Alice in Wonderland, Robert Stromberg
Harry Potter and the Deathly Hallows: Part 1, Stuart Craig
Inception, Guy Hendrix Dyas
The King's Speech, Eve Stewart (WINNER)
True Grit, Jess Gonchor
Two kinds of movies get nominated in this category: fantasy and period. Plain old handsome design, which ruled Academy choices in Oscar's early prime, hasn't stood a chance in ages: the last winning film set in the present without fantasy sequences was All the President's Men, in 1977. This year, Alice, Harry Potter and Inception are the fantasy pictures, King's Speech and True Grit the period pieces.
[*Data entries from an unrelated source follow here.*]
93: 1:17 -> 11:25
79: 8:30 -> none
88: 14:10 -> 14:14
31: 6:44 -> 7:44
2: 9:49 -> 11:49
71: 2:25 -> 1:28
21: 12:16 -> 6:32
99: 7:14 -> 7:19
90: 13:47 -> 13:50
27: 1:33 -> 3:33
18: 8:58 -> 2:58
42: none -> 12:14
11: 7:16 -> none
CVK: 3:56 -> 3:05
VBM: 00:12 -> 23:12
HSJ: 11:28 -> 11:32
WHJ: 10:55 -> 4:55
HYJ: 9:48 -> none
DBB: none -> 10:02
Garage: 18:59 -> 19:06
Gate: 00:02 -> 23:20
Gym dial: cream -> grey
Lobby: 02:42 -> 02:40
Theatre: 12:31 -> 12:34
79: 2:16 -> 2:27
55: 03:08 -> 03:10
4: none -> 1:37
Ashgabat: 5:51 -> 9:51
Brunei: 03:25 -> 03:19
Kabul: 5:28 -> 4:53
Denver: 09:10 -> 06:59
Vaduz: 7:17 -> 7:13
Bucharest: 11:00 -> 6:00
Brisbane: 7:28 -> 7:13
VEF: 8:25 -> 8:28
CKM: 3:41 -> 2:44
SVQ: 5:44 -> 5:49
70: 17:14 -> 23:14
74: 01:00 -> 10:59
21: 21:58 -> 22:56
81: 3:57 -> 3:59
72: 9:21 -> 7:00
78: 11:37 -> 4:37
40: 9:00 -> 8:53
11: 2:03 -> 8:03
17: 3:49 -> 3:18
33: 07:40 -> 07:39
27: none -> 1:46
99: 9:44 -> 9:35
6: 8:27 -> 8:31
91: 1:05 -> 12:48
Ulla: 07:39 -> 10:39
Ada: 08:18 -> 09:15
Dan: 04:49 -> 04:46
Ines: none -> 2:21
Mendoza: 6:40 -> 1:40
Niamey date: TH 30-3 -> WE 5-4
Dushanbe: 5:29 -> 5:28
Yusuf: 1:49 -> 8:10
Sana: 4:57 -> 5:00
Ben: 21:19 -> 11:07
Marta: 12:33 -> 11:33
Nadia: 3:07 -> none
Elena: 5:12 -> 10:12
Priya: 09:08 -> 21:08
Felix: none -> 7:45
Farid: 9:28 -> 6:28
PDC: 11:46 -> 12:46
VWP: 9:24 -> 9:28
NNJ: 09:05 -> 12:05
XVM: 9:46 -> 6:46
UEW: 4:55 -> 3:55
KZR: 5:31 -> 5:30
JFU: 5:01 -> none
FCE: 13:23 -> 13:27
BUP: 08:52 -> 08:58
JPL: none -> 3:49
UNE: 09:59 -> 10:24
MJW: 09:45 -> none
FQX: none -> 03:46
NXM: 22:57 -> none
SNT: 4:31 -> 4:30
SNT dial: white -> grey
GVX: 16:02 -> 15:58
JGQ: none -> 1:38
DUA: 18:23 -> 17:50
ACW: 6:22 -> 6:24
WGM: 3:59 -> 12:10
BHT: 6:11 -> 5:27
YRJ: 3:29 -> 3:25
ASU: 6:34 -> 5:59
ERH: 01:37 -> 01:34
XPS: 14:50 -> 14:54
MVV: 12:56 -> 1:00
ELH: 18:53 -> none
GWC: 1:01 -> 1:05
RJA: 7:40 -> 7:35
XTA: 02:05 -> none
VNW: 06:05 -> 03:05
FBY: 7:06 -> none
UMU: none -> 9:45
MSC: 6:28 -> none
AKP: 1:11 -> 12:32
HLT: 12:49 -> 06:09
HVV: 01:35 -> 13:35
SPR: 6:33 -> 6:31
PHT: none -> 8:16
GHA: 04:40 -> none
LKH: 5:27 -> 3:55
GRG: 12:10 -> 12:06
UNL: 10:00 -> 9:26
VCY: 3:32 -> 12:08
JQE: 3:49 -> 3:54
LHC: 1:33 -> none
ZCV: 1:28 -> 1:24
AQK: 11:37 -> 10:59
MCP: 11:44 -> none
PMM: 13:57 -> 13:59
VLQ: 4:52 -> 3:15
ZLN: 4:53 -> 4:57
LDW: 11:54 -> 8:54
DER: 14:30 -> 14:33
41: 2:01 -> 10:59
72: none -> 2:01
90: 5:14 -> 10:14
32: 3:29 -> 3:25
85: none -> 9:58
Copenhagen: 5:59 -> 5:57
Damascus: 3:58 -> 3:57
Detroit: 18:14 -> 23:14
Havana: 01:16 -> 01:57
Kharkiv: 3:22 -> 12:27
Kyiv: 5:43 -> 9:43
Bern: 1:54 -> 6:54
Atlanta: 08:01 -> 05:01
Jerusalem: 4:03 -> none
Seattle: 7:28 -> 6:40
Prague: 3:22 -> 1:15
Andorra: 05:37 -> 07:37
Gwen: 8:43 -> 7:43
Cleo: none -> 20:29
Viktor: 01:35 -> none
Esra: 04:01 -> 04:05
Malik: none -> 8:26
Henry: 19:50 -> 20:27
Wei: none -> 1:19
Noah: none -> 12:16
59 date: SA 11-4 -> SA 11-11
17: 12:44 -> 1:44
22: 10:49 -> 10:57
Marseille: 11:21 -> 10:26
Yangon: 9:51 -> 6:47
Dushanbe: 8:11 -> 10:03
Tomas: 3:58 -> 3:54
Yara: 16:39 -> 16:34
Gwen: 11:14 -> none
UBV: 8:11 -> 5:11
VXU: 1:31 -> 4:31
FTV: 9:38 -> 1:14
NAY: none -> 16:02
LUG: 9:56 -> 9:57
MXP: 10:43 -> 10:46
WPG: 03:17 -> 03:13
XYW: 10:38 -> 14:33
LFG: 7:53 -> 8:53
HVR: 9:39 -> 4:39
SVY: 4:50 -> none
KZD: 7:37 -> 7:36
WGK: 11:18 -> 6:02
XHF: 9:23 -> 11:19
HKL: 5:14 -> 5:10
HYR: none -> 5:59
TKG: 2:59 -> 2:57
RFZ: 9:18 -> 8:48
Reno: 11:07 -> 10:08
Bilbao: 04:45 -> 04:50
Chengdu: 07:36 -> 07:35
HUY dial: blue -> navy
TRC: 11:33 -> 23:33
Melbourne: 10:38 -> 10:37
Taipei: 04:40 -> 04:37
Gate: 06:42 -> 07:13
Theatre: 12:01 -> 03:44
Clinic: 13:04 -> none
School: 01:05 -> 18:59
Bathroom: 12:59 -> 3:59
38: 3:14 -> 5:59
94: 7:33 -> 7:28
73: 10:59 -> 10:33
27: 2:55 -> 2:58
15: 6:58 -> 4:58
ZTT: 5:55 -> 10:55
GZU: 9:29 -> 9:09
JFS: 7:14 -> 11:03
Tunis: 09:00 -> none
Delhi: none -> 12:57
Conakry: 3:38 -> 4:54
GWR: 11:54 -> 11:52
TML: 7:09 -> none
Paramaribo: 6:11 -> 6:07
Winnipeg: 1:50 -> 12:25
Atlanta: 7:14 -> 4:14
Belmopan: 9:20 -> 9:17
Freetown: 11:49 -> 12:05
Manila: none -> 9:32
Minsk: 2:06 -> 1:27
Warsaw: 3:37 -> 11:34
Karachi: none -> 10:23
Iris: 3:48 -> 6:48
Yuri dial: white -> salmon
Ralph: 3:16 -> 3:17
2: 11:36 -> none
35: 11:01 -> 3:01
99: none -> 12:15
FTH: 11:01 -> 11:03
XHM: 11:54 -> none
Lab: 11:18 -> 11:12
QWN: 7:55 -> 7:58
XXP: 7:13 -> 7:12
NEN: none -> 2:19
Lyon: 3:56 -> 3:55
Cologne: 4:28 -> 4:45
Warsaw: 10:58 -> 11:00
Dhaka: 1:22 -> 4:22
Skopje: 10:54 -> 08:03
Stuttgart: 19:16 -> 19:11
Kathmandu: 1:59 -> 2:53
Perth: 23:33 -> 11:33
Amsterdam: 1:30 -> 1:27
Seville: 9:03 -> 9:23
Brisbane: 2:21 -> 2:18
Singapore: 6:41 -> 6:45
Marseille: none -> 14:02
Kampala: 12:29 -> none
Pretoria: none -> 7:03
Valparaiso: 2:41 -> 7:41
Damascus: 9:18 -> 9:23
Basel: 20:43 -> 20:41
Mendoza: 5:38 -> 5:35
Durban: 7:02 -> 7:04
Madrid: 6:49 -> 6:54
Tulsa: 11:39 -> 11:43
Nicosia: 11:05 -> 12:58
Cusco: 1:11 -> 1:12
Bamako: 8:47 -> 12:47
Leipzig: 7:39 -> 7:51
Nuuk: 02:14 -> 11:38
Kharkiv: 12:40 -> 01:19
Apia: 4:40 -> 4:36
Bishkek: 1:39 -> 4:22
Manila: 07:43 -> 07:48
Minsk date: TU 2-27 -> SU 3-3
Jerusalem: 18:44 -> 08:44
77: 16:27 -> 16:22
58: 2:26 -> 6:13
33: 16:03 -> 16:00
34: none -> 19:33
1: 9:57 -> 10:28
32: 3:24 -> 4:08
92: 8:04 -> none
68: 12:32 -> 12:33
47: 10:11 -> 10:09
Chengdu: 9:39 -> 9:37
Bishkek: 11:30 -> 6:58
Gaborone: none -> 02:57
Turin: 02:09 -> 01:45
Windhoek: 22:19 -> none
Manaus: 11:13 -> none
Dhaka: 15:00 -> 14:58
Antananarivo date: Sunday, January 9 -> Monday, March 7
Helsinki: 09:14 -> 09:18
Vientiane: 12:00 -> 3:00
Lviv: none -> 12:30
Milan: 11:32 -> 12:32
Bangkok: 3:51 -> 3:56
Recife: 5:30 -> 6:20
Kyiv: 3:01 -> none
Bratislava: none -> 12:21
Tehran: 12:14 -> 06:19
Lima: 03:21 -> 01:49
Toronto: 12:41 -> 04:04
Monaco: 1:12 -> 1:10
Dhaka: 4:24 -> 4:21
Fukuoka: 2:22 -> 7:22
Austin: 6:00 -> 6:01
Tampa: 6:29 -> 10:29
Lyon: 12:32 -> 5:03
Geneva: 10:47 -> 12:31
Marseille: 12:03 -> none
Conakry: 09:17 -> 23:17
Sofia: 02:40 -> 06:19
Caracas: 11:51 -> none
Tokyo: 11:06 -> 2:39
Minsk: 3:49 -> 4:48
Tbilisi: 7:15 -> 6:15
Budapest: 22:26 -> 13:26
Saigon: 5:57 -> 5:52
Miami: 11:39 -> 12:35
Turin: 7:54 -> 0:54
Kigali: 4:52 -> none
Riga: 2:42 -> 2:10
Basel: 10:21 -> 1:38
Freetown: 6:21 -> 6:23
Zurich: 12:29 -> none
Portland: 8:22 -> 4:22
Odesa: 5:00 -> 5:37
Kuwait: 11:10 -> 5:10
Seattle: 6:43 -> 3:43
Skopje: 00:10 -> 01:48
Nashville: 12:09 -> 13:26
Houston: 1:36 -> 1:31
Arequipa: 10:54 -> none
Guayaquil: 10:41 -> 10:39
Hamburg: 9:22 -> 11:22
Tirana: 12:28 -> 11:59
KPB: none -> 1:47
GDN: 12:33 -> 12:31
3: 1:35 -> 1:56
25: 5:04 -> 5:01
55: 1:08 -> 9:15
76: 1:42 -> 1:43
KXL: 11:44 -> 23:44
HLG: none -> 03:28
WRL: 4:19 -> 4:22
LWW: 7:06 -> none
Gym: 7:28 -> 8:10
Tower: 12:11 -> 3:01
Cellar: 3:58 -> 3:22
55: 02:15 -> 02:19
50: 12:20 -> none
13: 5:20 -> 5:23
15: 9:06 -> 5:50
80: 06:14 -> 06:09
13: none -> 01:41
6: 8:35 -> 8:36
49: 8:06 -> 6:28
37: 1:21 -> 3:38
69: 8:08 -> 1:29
Fantasy: Eliminate Harry Potter immediately; this is the series' seventh episode, of which only two earlier entries were nominated, neither one winning. In Inception, the impressive art direction is subordinate to the wowwy special effects. If a fantasy film is to win, it should be Alice, whose elaborate and imaginative design is crucial to the movie's visual impact. But Alice, a mix of live action and animation, might be dismissed as a "mere" cartoon. And though the film grossed more than a billion dollars at the worldwide box office, it was not especially cherished; we're guessing that Oscar voters, most of them of advanced age, were cool toward the movie. They'd vote for it only if there were no suitable alternative.
That alternative is The King's Speech, which satisfies another rule of this category: it creates a sumptuous place the Academy members would like to live in. It's also the overall front runner, which means that many voters will check the box next to its name in categories they don't care or know much about.